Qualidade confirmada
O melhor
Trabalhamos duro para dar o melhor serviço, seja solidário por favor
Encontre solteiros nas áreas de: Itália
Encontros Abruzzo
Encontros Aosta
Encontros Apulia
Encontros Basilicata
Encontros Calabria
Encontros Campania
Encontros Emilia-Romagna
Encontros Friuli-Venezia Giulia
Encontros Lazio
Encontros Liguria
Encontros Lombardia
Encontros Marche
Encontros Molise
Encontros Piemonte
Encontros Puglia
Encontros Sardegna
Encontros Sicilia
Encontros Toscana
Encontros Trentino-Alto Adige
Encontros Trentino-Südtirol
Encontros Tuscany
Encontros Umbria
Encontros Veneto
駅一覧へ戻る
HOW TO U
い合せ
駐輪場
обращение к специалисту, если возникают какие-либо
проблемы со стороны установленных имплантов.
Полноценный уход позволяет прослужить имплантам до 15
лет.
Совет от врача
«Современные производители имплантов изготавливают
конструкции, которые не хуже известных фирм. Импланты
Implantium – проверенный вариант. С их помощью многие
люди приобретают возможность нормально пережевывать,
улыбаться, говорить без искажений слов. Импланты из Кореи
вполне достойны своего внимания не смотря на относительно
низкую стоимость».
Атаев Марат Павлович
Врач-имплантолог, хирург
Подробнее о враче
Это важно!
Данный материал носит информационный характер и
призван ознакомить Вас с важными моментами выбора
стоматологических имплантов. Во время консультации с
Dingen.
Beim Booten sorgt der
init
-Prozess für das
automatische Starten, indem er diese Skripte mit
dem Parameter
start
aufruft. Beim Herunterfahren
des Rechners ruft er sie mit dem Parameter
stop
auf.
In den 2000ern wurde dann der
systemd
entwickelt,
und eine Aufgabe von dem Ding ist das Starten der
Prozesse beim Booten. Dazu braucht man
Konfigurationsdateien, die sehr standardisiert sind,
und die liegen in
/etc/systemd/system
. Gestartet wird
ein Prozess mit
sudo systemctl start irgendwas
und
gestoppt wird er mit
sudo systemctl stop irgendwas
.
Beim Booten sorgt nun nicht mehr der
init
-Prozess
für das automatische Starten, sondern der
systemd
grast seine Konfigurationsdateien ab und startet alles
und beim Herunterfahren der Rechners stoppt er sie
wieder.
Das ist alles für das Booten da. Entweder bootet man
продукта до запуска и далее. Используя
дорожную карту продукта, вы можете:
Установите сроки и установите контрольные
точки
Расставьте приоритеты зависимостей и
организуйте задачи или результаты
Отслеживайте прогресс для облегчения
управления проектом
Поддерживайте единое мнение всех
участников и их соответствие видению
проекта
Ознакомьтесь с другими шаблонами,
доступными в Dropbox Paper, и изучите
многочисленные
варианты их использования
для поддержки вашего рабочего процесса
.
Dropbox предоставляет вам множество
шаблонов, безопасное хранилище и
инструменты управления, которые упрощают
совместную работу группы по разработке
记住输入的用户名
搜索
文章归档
▬▬▬▬▬▬
At the first line of the material above, start reproducing each line exactly, and end with the line that holds "Prozesse beim Booten. Dazu braucht man", adding nothing.

Qualidade confirmada
O melhor
Trabalhamos duro para dar o melhor serviço, seja solidário por favor
Encontre solteiros nas áreas de: Itália
Encontros Abruzzo
Encontros Aosta
Encontros Apulia
Encontros Basilicata
Encontros Calabria
Encontros Campania
Encontros Emilia-Romagna
Encontros Friuli-Venezia Giulia
Encontros Lazio
Encontros Liguria
Encontros Lombardia
Encontros Marche
Encontros Molise
Encontros Piemonte
Encontros Puglia
Encontros Sardegna
Encontros Sicilia
Encontros Toscana
Encontros Trentino-Alto Adige
Encontros Trentino-Südtirol
Encontros Tuscany
Encontros Umbria
Encontros Veneto
駅一覧へ戻る
HOW TO U
い合せ
駐輪場
обращение к специалисту, если возникают какие-либо
проблемы со стороны установленных имплантов.
Полноценный уход позволяет прослужить имплантам до 15
лет.
Совет от врача
«Современные производители имплантов изготавливают
конструкции, которые не хуже известных фирм. Импланты
Implantium – проверенный вариант. С их помощью многие
люди приобретают возможность нормально пережевывать,
улыбаться, говорить без искажений слов. Импланты из Кореи
вполне достойны своего внимания не смотря на относительно
низкую стоимость».
Атаев Марат Павлович
Врач-имплантолог, хирург
Подробнее о враче
Это важно!
Данный материал носит информационный характер и
призван ознакомить Вас с важными моментами выбора
стоматологических имплантов. Во время консультации с
Dingen.
Beim Booten sorgt der
init
-Prozess für das
automatische Starten, indem er diese Skripte mit
dem Parameter
start
aufruft. Beim Herunterfahren
des Rechners ruft er sie mit dem Parameter
stop
auf.
In den 2000ern wurde dann der
systemd
entwickelt,
und eine Aufgabe von dem Ding ist das Starten der
Prozesse beim Booten. Dazu braucht man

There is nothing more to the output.